Crescimento das Exportações de Vinho Chileno para o Brasil em 2025
Em uma reviravolta notável, as exportações de vinho do Chile para o Brasil, seu principal mercado, estão em ascensão em 2025, ajudando a compensar a considerável queda nas vendas para os Estados Unidos. Essa dinâmica ocorre em meio às altas tarifas impostas pelo governo de Donald Trump, que afetaram diretamente o comércio vinícola. O aumento de quase 10% nas compras de vinho chileno pelo Brasil demonstra um cenário otimista para a indústria, mesmo enquanto o mercado americano enfrenta desafios.
A partir de abril de 2025, os produtos chilenos passaram a ser taxados em 10% devido às chamadas "tarifas recíprocas" estabelecidas por Trump, afetando a competitividade dos vinhos chilenos nos Estados Unidos. Em contraste, o Brasil enfrentou tarifas altíssimas de 50% desde agosto, ressaltando a importância do mercado brasileiro para os produtores chilenos, que agora valorizam cada vez mais essa relação comercial.
Os dados divulgados pela Wines of Chile, associação representante dos produtores de vinho do Chile, indicam que as compras dos Estados Unidos diminuíram em 13% nos primeiros sete meses de 2025. Angelica Valenzuela, diretora comercial da Wines of Chile, declarou: "Passamos de tarifa zero para 10%. Sempre que há uma tarifa ou obstáculo, ocorre congelamento ou desaceleração [nas vendas]." A diretora destacou que a absorção inicial do custo das tarifas pelos produtores e importadores se transforma em repasse ao consumidor americano à medida que o mercado se ajusta a essas novas condições. A consequência é um mercado americano que está se tornando cada vez mais inativo e em declínio.

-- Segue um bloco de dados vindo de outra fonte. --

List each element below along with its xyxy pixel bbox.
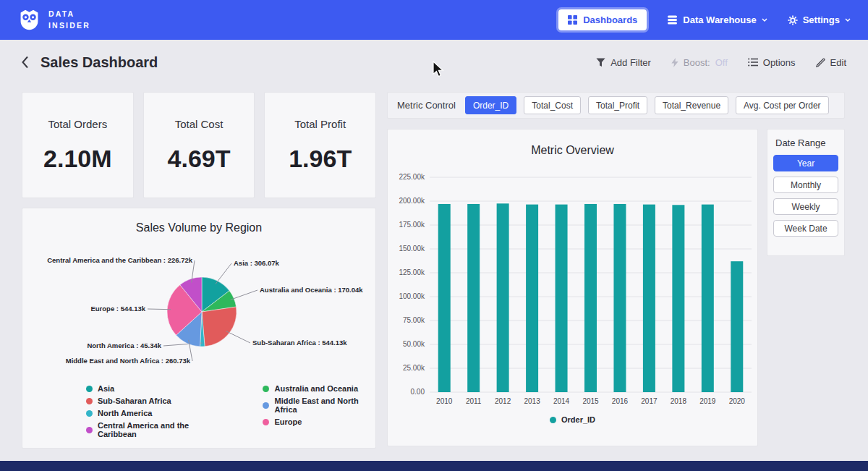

Por outro lado, a história no Brasil é diferente. O Chile consolidou-se como o principal fornecedor de vinhos importados, o que indica um enorme potencial de expansão. Valenzuela observou que o número de consumidores regulares de vinho no Brasil está crescendo, especialmente entre mulheres e pessoas com maior renda disponível. Essas mudanças demográficas são fundamentais para o aumento da demanda por vinhos tintos, brancos e rosés do Chile.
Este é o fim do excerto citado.